## Exercise data

[Start of Attachment]

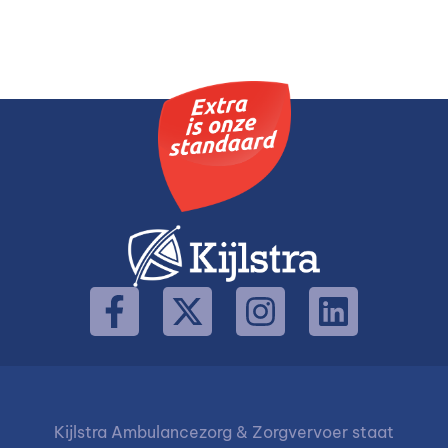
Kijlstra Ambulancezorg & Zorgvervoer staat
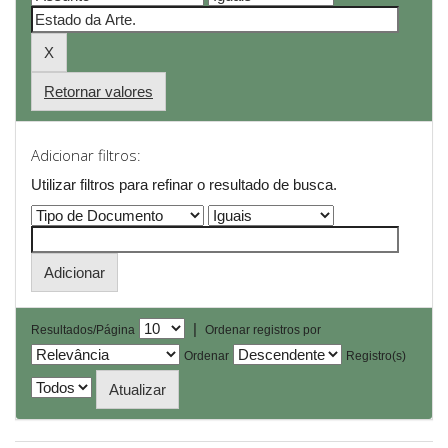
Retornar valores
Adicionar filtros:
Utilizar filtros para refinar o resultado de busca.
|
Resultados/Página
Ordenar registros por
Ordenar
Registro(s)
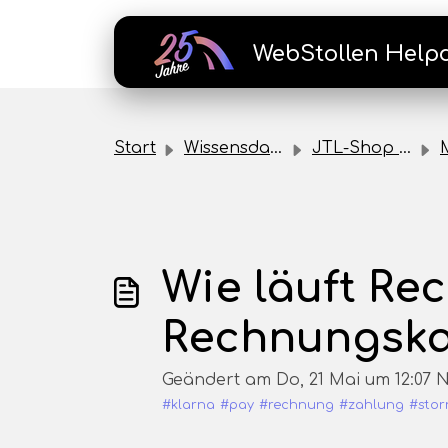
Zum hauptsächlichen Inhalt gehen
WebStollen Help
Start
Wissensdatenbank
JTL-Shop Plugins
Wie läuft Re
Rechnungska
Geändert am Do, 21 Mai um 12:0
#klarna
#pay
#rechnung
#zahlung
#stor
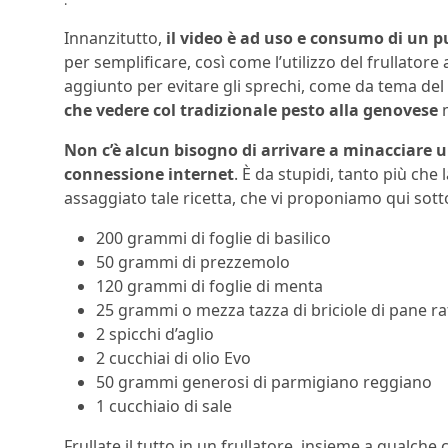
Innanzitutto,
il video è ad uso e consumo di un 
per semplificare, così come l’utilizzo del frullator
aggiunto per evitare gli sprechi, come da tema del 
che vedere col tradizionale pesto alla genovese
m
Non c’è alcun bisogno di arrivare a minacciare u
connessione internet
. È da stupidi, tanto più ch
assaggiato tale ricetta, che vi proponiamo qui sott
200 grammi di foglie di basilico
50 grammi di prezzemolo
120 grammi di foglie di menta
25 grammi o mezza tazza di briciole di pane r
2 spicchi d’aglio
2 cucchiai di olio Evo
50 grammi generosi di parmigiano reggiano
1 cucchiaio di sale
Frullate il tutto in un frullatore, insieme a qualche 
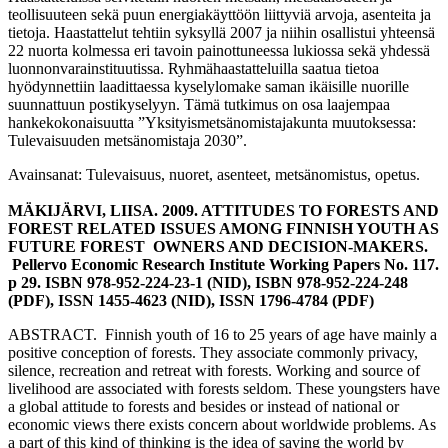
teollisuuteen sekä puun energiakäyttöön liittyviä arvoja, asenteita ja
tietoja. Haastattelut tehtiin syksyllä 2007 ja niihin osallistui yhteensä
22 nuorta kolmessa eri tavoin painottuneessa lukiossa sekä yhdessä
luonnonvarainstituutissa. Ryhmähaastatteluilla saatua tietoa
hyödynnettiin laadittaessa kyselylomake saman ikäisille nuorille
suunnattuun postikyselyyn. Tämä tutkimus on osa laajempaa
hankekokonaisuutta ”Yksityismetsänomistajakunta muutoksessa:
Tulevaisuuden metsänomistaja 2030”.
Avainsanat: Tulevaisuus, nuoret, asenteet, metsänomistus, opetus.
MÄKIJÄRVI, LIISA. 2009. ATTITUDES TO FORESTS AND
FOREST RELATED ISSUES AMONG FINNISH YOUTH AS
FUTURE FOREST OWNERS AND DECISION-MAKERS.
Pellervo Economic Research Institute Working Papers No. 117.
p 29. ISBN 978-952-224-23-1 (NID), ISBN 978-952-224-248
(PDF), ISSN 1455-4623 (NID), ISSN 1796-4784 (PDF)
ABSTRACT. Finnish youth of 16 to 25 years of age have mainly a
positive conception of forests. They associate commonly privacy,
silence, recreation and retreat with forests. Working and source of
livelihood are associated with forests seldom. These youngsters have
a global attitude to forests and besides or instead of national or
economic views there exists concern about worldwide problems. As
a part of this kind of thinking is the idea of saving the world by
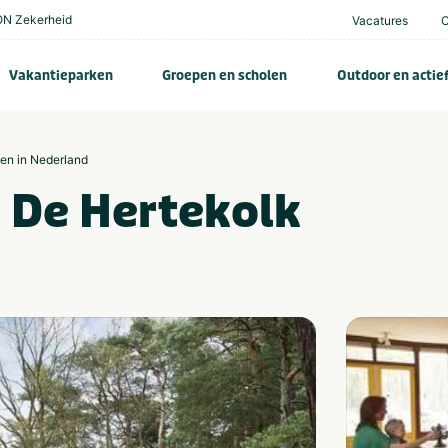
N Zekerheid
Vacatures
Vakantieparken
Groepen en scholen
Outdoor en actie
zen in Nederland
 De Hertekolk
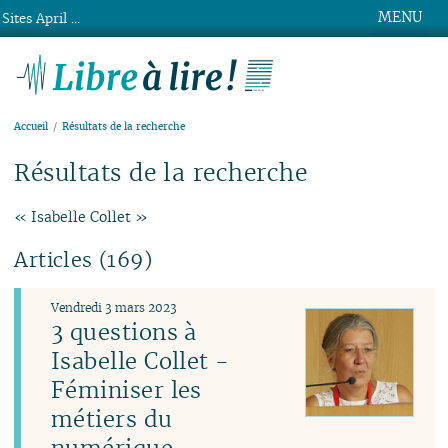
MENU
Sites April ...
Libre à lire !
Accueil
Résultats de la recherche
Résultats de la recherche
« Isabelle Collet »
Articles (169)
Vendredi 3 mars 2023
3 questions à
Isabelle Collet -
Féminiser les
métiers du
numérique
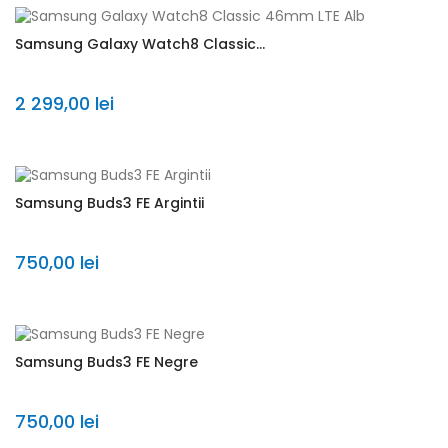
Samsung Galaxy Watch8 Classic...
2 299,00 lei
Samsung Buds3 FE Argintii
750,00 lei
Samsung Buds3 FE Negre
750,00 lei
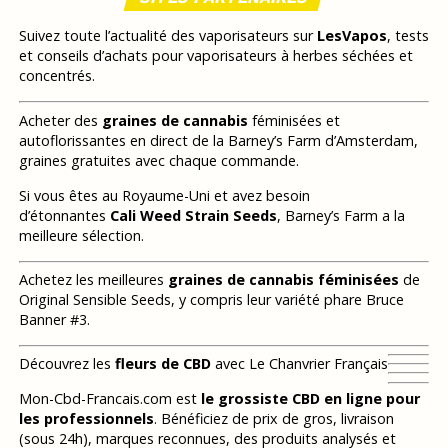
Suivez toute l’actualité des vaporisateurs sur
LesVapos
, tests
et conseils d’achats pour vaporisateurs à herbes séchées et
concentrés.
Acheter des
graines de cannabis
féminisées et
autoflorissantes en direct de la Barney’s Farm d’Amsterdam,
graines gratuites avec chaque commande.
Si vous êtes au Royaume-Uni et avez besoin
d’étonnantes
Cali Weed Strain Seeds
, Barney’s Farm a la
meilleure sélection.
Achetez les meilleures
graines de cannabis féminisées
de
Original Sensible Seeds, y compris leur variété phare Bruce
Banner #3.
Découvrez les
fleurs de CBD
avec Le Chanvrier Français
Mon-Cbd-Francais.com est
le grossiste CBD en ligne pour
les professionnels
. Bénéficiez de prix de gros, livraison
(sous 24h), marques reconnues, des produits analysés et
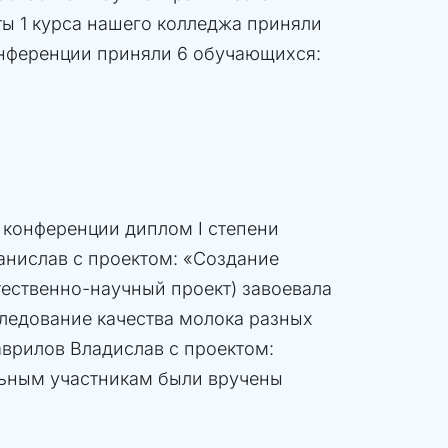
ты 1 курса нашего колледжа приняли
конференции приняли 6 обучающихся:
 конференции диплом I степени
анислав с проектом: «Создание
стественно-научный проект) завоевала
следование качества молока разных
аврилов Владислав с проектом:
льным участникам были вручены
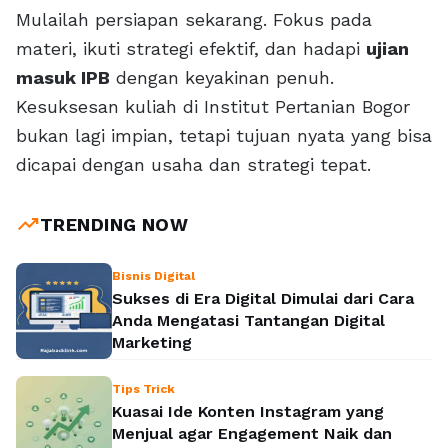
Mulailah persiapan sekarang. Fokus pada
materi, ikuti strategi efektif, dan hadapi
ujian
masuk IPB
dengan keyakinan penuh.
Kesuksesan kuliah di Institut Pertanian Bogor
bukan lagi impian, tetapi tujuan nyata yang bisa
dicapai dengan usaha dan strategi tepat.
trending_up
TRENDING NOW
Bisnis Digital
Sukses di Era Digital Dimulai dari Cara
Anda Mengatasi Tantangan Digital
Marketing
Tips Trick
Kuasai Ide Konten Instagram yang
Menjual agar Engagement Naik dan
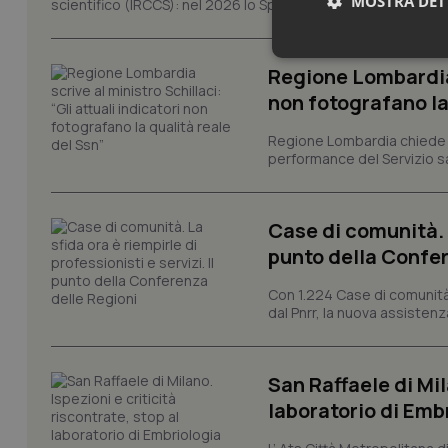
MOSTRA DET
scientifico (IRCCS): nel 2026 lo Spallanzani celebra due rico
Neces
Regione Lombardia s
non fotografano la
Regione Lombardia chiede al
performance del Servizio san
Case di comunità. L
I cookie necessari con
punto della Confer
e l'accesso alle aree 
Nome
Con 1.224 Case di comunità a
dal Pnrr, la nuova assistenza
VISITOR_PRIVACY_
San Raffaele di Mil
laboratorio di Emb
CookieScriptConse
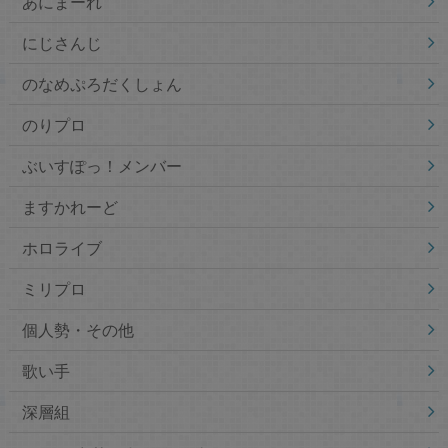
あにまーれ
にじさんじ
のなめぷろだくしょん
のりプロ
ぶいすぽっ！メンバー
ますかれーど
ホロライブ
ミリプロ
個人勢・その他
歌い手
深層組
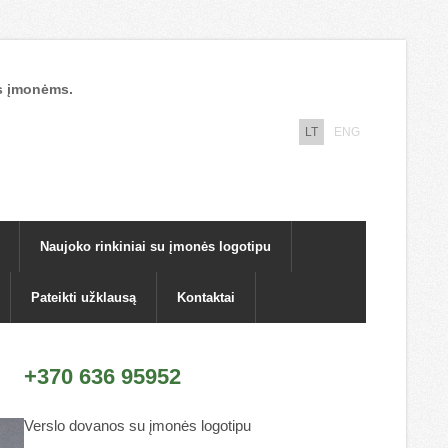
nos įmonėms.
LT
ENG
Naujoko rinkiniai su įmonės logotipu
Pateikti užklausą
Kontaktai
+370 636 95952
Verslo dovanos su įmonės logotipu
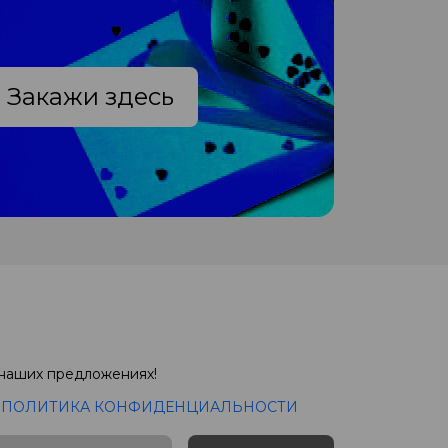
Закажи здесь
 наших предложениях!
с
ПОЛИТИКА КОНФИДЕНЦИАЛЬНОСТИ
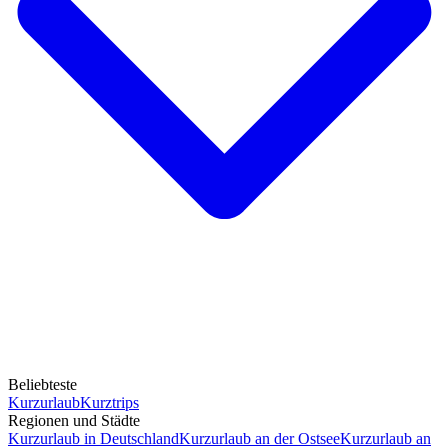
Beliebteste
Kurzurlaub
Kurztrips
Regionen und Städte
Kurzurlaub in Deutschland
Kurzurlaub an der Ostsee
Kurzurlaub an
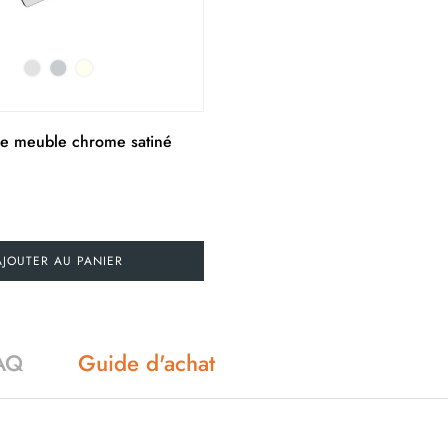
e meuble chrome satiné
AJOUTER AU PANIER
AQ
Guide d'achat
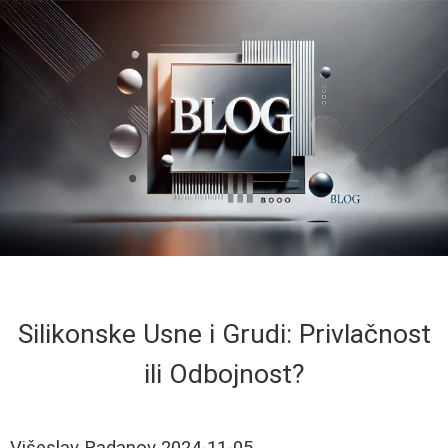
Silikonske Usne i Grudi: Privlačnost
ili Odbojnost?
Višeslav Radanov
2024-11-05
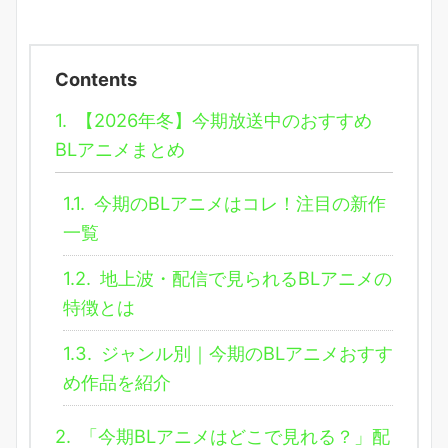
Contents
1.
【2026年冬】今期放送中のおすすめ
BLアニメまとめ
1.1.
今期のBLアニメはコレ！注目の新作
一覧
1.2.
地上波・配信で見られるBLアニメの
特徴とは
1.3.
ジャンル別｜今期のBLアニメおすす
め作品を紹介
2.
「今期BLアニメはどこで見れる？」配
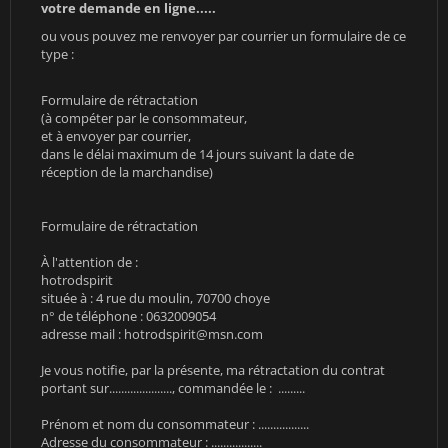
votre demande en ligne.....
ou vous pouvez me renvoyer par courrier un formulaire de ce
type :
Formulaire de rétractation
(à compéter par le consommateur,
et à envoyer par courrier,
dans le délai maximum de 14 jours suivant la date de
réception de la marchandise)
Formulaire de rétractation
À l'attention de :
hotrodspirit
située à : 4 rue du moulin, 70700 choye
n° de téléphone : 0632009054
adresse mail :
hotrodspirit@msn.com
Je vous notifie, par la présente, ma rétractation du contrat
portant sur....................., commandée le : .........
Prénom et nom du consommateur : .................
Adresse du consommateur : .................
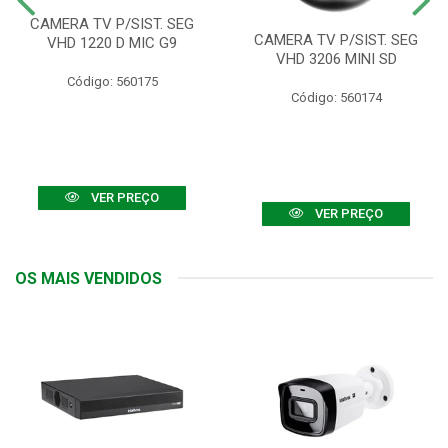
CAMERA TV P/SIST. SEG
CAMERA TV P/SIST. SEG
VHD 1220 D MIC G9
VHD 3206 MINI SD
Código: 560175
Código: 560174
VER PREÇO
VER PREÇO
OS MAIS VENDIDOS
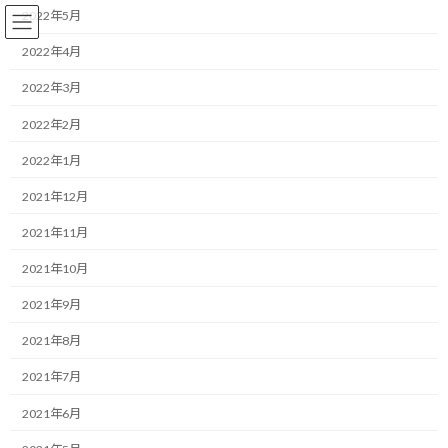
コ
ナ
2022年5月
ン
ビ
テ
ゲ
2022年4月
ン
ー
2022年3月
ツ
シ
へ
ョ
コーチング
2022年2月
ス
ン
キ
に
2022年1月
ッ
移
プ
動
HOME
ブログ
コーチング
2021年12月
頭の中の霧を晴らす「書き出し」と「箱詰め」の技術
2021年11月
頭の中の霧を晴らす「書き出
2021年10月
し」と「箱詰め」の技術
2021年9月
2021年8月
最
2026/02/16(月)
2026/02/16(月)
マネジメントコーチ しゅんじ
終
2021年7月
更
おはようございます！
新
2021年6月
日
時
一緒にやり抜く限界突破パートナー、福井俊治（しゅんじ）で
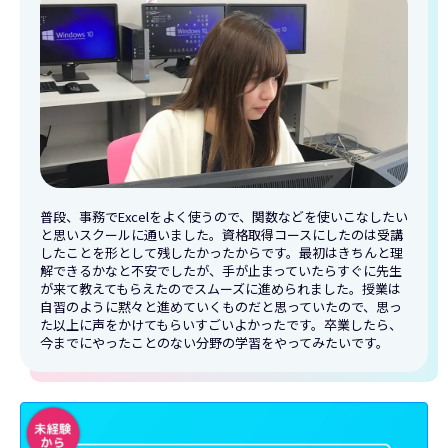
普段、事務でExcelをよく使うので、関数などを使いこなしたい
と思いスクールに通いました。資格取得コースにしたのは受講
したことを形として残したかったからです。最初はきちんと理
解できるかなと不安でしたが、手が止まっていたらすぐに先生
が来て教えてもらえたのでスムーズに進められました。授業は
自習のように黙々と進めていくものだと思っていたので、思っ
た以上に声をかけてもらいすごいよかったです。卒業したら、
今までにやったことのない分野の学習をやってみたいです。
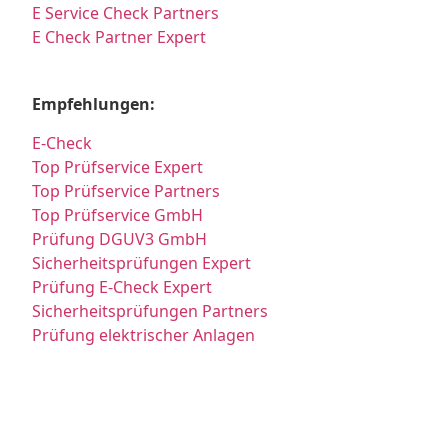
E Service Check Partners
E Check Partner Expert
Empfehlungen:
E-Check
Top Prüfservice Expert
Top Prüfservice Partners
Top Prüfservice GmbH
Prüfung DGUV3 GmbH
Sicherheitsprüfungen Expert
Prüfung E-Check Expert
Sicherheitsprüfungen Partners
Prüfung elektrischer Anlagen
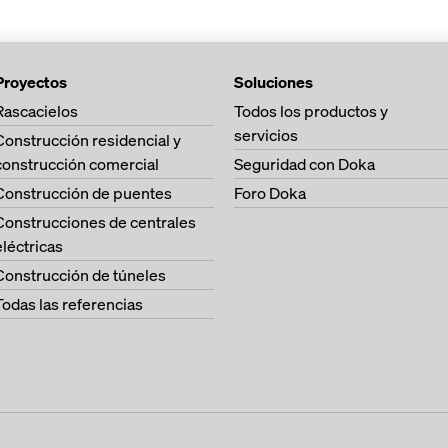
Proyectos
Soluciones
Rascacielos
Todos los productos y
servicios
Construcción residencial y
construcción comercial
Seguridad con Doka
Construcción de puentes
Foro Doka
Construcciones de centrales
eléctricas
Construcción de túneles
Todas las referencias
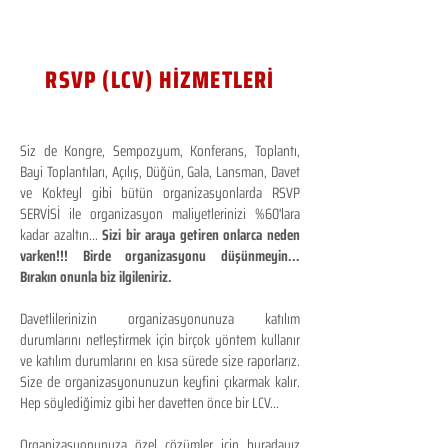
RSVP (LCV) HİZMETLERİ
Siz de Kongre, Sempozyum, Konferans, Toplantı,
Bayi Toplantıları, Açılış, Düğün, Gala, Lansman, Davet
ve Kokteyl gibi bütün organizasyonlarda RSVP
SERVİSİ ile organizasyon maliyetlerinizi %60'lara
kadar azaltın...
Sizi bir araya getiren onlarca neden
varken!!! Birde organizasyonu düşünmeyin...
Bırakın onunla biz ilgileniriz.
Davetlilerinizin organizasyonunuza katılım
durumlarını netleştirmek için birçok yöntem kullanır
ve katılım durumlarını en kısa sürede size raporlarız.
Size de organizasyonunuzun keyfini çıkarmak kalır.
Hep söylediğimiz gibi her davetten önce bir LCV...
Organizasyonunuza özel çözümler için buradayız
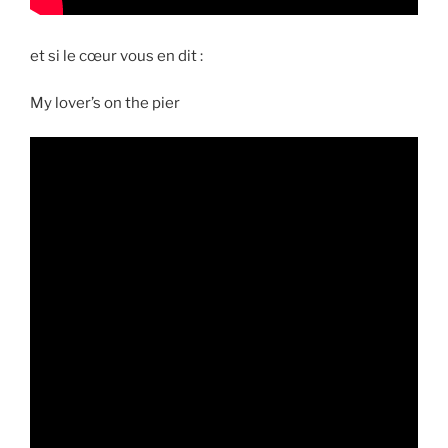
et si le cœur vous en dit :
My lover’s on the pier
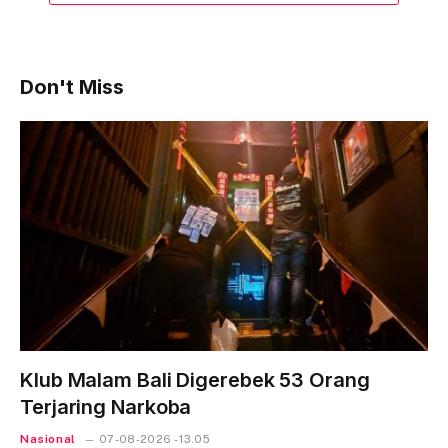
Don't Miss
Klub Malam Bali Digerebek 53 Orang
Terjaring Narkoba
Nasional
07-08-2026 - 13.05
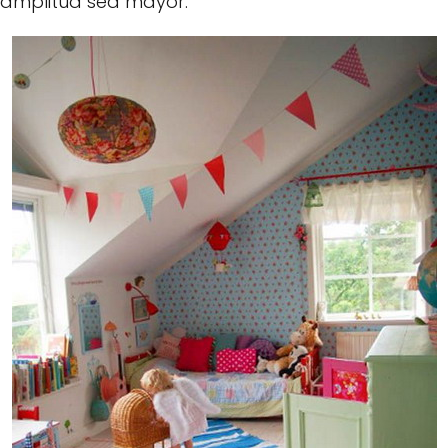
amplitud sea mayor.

[End of Attachment]

## What you have to do
Copy out, from the data above, every line holding the word "yang".

## Completed exercise
bukan lagi impian, tetapi tujuan nyata yang bisa
Kuasai Ide Konten Instagram yang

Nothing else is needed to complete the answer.